PROJECT SUMMARY/ABSTRACT– PROJECT 4 Project 4’s objective is to characterize the influence of enhancer regions of the genome, which exert crucial control over gene expression, in opiate addiction. Work in several tissues has demonstrated that enhancer regions are “marked” by several specific histone modifications, such as H3K27ac (histone 3 Lys27 acetylation), and are enriched in several chromatin remodeling factors. One example is BRD4, a member of the BET (bromodomain and extra-terminal) subfamily, which binds acetylated histones through its bromodomains and is tightly linked with enhancers in several tissues. We have found elevated tissue levels of both H3K27ac and BRD4 in striatum of humans with heroin use disorders, with such elevations correlating strongly with years of heroin use and expression levels of key gene networks. Similar regulation is seen in striatum of rats that self-administer heroin. Moreover, we have found that small molecules that disrupt BRD4/BET function—in clinical development for cancer treatment—exert therapeutic-like effects in heroin addiction models in rodents. This Project will further these studies in several ways. We will obtain genome- wide maps of enhancer regions in NAc and DS of humans with heroin use disorders and matched controls, and in rats after heroin self-administration, by use of ChIP-seq for H3K27ac and BRD4, among other marks, in conjunction with the Gene and Chromatin Analysis Core. This will be performed separately on nuclei isolated from neurons and non-neuronal cells of these brain regions. We will work with the Core on advanced bioinformatics approaches to overlay these datasets, which is required for reliable identification of enhancers, along with RNA-seq and ATAC-seq datasets that we are currently generating on the same samples and that will provide further insight into the specific target genes affected by the identified heroin-regulated enhancers. We will test the causal role of enhancer regulation in heroin addiction by studying the effect of bidirectional manipulations of BRD4 in NAc and DS on gene expression and behavioral endpoints in rat models, including screening several BRD4/BET inhibitors for anti-addiction actions. These studies offer a translational opportunity to advance novel therapies for drug addiction.
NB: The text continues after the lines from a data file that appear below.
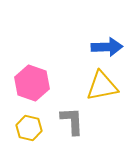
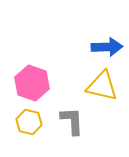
yellow triangle: rotated 24 degrees clockwise
yellow hexagon: moved 6 px up
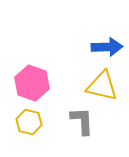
gray L-shape: moved 10 px right
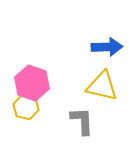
yellow hexagon: moved 3 px left, 15 px up
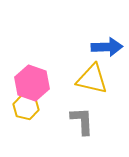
yellow triangle: moved 10 px left, 7 px up
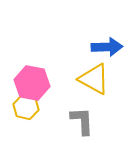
yellow triangle: moved 2 px right; rotated 16 degrees clockwise
pink hexagon: rotated 8 degrees counterclockwise
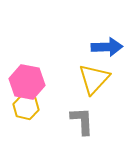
yellow triangle: rotated 44 degrees clockwise
pink hexagon: moved 5 px left, 1 px up
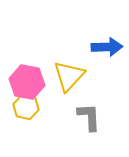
yellow triangle: moved 25 px left, 3 px up
gray L-shape: moved 7 px right, 4 px up
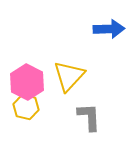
blue arrow: moved 2 px right, 18 px up
pink hexagon: rotated 16 degrees clockwise
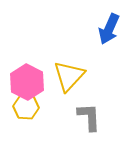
blue arrow: rotated 116 degrees clockwise
yellow hexagon: rotated 10 degrees counterclockwise
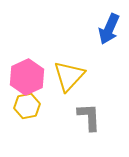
pink hexagon: moved 5 px up; rotated 8 degrees clockwise
yellow hexagon: moved 1 px right, 1 px up; rotated 15 degrees counterclockwise
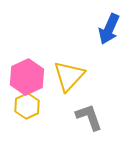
yellow hexagon: rotated 15 degrees counterclockwise
gray L-shape: rotated 16 degrees counterclockwise
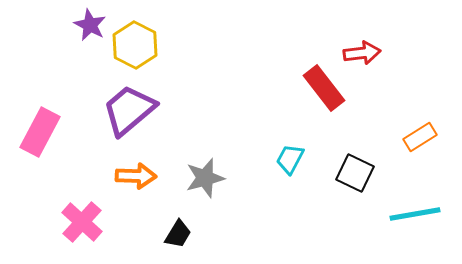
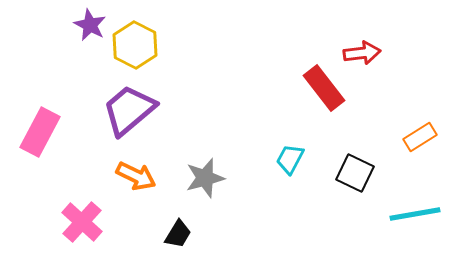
orange arrow: rotated 24 degrees clockwise
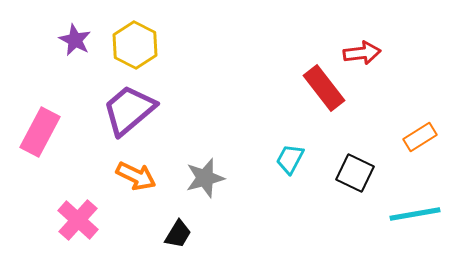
purple star: moved 15 px left, 15 px down
pink cross: moved 4 px left, 2 px up
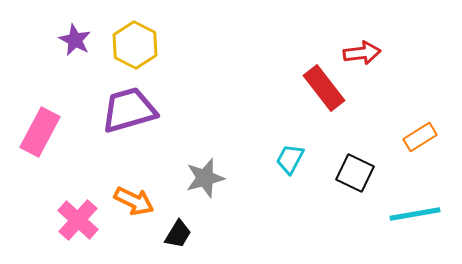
purple trapezoid: rotated 24 degrees clockwise
orange arrow: moved 2 px left, 25 px down
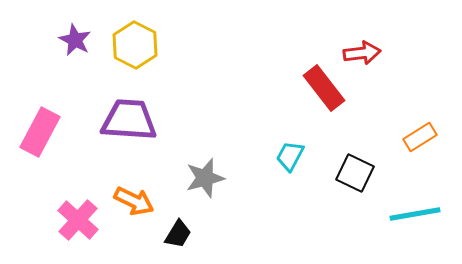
purple trapezoid: moved 10 px down; rotated 20 degrees clockwise
cyan trapezoid: moved 3 px up
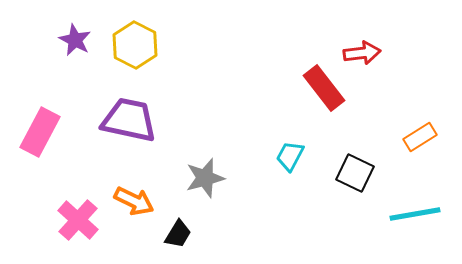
purple trapezoid: rotated 8 degrees clockwise
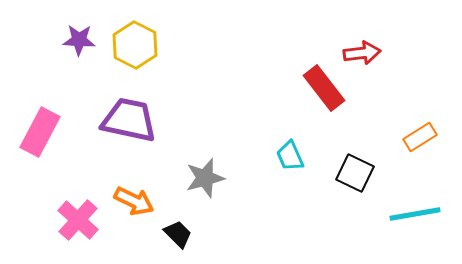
purple star: moved 4 px right; rotated 24 degrees counterclockwise
cyan trapezoid: rotated 52 degrees counterclockwise
black trapezoid: rotated 76 degrees counterclockwise
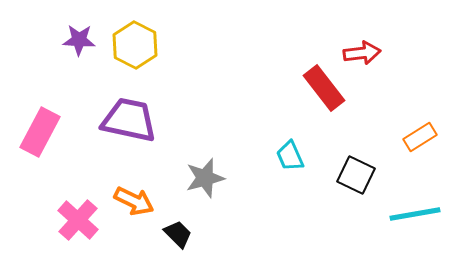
black square: moved 1 px right, 2 px down
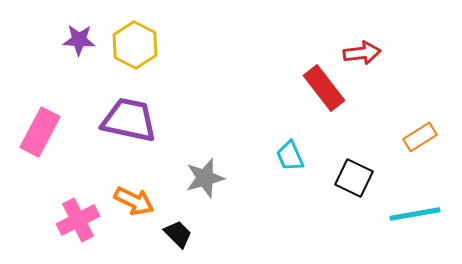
black square: moved 2 px left, 3 px down
pink cross: rotated 21 degrees clockwise
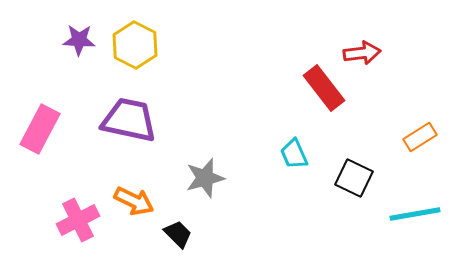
pink rectangle: moved 3 px up
cyan trapezoid: moved 4 px right, 2 px up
项目摘要/摘要 - 项目 4 项目 4 的目标是表征基因组增强子区域的影响，这些区域发挥 在阿片成瘾中对基因表达的关键控制。在多种组织中的工作表明 增强子区域由几种特定的组蛋白修饰“标记”，例如 H3K27ac（组蛋白 3 Lys27） 乙酰化），并富含多种染色质重塑因子。一个例子是 BRD4，它是 BET（溴结构域和额外末端）亚家族，通过其结合乙酰化组蛋白 溴结构域并与多种组织中的增强子紧密相连。我们发现组织水平升高 患有海洛因使用障碍的人类纹状体中 H3K27ac 和 BRD4 均存在，这种升高与 与多年的海洛因使用和关键基因网络的表达水平密切相关。类似的规定见于 自我注射海洛因的大鼠纹状体。此外，我们还发现，小分子可以破坏 BRD4/BET 功能——在癌症治疗的临床开发中——对海洛因发挥类似治疗作用 啮齿动物成瘾模型。该项目将以多种方式进一步推进这些研究。我们将获得基因组- 患有海洛因使用障碍和匹配对照的人类 NAc 和 DS 中增强子区域的广泛图谱， 在海洛因自我给药后的大鼠中，通过使用 ChIP-seq 检测 H3K27ac 和 BRD4 等标记， 与基因和染色质分析核心结合使用。这将在分离的核上单独进行 来自这些大脑区域的神经元和非神经元细胞。我们将与核心合作开发先进技术 生物信息学方法覆盖这些数据集，这是可靠识别增强子所必需的， 以及我们目前在相同样本上生成的 RNA-seq 和 ATAC-seq 数据集 将进一步深入了解受已确定的海洛因调节增强剂影响的特定靶基因。 我们将通过研究双向的作用来测试增强剂调节在海洛因成瘾中的因果作用 NAc 和 DS 中 BRD4 的操作对大鼠模型中基因表达和行为终点的影响，包括 筛选几种 BRD4/BET 抑制剂的抗成瘾作用。这些研究提供了转化 推进药物成瘾新疗法的机会。